[What to do] When you reach the listing, restate it word for word, leaving nothing out.

[Data supplied]
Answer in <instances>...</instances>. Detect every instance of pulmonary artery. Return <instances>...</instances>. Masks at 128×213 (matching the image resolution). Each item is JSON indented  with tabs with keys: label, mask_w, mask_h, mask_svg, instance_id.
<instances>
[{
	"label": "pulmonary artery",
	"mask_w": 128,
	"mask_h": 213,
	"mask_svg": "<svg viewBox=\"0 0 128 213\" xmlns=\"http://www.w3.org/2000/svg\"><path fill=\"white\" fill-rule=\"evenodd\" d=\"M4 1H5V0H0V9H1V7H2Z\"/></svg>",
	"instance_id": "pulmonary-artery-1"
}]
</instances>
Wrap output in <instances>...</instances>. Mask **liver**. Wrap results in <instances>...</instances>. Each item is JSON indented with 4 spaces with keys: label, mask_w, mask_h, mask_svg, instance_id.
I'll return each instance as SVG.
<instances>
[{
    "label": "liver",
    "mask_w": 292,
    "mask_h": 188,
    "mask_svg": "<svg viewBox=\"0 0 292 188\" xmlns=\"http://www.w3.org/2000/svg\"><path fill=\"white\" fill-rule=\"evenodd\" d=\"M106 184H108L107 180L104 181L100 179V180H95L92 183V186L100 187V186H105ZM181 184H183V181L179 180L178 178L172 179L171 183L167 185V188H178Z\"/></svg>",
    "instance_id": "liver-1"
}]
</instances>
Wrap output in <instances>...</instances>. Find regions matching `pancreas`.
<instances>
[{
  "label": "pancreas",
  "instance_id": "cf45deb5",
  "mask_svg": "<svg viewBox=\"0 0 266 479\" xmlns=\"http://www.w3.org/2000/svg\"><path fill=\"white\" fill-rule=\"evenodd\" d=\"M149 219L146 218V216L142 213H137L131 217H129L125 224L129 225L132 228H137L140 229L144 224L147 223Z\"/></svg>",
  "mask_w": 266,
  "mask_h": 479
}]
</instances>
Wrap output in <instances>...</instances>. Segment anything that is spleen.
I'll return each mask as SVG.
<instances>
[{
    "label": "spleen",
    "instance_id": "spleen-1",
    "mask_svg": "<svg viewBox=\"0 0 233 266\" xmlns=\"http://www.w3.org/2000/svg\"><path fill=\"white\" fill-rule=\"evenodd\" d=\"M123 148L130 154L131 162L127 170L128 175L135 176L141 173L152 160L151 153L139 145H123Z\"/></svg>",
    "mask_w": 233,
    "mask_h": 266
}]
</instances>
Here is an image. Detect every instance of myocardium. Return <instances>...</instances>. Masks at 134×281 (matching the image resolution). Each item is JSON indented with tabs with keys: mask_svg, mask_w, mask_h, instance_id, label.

[Solution to the exercise]
Answer in <instances>...</instances>. Detect every instance of pulmonary artery. Return <instances>...</instances>. Masks at 128×213 (matching the image resolution). Each item is JSON indented  with tabs with keys: label, mask_w, mask_h, mask_svg, instance_id.
<instances>
[{
	"label": "pulmonary artery",
	"mask_w": 128,
	"mask_h": 213,
	"mask_svg": "<svg viewBox=\"0 0 128 213\" xmlns=\"http://www.w3.org/2000/svg\"><path fill=\"white\" fill-rule=\"evenodd\" d=\"M4 1H5V0H0V9H1V7H2Z\"/></svg>",
	"instance_id": "pulmonary-artery-1"
}]
</instances>
Wrap output in <instances>...</instances>. Mask **liver**. Wrap results in <instances>...</instances>. Each item is JSON indented with 4 spaces with keys: label, mask_w, mask_h, mask_svg, instance_id.
I'll return each instance as SVG.
<instances>
[{
    "label": "liver",
    "mask_w": 292,
    "mask_h": 188,
    "mask_svg": "<svg viewBox=\"0 0 292 188\" xmlns=\"http://www.w3.org/2000/svg\"><path fill=\"white\" fill-rule=\"evenodd\" d=\"M106 184H108L107 180L104 181L100 179V180H95L92 183V186L100 187V186H105ZM181 184H183V181L179 180L178 178L172 179L171 183L167 185V188H178Z\"/></svg>",
    "instance_id": "liver-1"
}]
</instances>
Wrap output in <instances>...</instances>. Find regions matching `pancreas`.
<instances>
[{
  "label": "pancreas",
  "instance_id": "cf45deb5",
  "mask_svg": "<svg viewBox=\"0 0 266 479\" xmlns=\"http://www.w3.org/2000/svg\"><path fill=\"white\" fill-rule=\"evenodd\" d=\"M149 219L146 218V216L142 213H137L131 217H129L125 224L129 225L132 228H137L140 229L144 224L147 223Z\"/></svg>",
  "mask_w": 266,
  "mask_h": 479
}]
</instances>
Wrap output in <instances>...</instances>. Segment anything that is spleen.
I'll return each mask as SVG.
<instances>
[{
    "label": "spleen",
    "instance_id": "spleen-1",
    "mask_svg": "<svg viewBox=\"0 0 233 266\" xmlns=\"http://www.w3.org/2000/svg\"><path fill=\"white\" fill-rule=\"evenodd\" d=\"M123 148L130 154L131 162L127 170L128 175L135 176L141 173L152 160L151 153L139 145H123Z\"/></svg>",
    "mask_w": 233,
    "mask_h": 266
}]
</instances>
Here is an image. Detect every instance of myocardium. Return <instances>...</instances>. Masks at 134×281 (matching the image resolution). Each item is JSON indented with tabs with keys: mask_svg, mask_w, mask_h, instance_id, label.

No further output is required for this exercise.